Monday, 30 April 2012
The Bel-Tel reports on a visit by Charles and Camilla to St. George's Church of Ireland in Belfast's High Street. Despite almost every proper name being rendered incorrectly, the anonymous article is fascinating for what it tells us about royal thinking.
For the real news story here is not the visit of the heir apparent and his consort to a bastion of High Church Anglicanism in a Low Church enclave, but the symbolic role of the Irish language, Charles having been presented with a copy of the Book of Common Prayer translated by Rev. Gary Hastings and welcomed by members of Cumann Gaelach na hEaglaise and the "Church of Ireland Irish Language Guild" (surely the same organisation).

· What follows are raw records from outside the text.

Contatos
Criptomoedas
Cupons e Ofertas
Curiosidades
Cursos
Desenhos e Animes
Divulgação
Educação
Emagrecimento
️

It is now some months since Peter Robinson expounded on the need to attract Catholic Unionists. While garnering DUP voters from among that community might prove a tall order, there is no doubt that a minority of Catholics — perhaps a decisive one in any future border poll — could be won over to more general support for the Union.
In these days of power-sharing, and with a Catholic-majority workforce perhaps only eight years away, there may be only three significant issues that might deter them: the lack of public recognition afforded to the Irish language and its attendant culture; the perceived harassment and provocation of sectarian Loyalist anti-culture, especially during the marching season; and the Unionist monopoly on publicly sanctioned political symbols, particularly flags. Of course, the flags question might not be that important to potential Catholic Unionists anyway, and while the Irish language is often cited as a stumbling block to political rapprochement, it is surely the least controversial of the three issues listed above, and thus the easiest to accommodate.

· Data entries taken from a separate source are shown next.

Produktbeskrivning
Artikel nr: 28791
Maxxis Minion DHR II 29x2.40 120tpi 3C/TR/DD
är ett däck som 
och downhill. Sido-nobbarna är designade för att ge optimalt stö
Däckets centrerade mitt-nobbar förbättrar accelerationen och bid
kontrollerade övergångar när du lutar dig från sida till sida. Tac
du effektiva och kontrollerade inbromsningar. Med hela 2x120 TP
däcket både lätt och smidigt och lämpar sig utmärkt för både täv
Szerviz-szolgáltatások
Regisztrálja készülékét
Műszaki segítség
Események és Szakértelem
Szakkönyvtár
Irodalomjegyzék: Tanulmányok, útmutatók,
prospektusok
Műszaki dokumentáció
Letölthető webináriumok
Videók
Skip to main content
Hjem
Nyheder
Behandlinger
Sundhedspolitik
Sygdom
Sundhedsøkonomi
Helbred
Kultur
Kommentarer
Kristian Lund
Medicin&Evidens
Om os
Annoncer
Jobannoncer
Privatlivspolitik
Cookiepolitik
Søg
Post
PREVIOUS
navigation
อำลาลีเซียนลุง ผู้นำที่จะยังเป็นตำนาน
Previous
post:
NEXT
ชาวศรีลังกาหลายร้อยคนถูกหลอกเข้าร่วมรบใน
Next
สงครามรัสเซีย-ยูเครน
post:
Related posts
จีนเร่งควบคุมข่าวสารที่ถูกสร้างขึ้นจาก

In that regard, Irish-speakers do not appreciate being told that they have spent years of hard slog becoming proficient in the language solely in order to annoy Protestants, nor that they wish signage to take account of place-names in their authentic form as part of a fiendish plan to mark out tribal areas, as the Alliance Party's Anna Lo would have it.
With the Queen recently having made headlines with the short phrase "A Uachtaráin agus a chairde", it seems that the royals may be rather better advised than some of the Unionist parties about the best way to achieve and safeguard their political goals.
In that context, the blocks on decision-making negotiated by Peter Robinson at the time of the St. Andrews Agreement may be losing some of their shine, since they render any fitting recognition of Irish in the public sphere difficult, if not impossible.
Wednesday, 11 April 2012
The Belfast Telegraph reports that a 2010 visit to North Carolina, New York and Washington by the then Minister of Culture, Arts and Leisure, Nelson McCausland, his special adviser and a senior civil servant cost taxpayers more than £30,000. The Blether Region questioned the cost and wisdom of such travel at the time.
Ostensibly the American trip was aimed at "enhancing cultural and ancestral links with America". However, the Atlantic reports that "the 2000 Census map of the concentration of the 7.2 percent of U.S. citizens who identify their ethnicity as "American" in the census very closely mirrors maps of Scots-Irish settlement patterns." — i.e. the Scotch-Irish of America may no longer have any awareness of an independent ethnicity.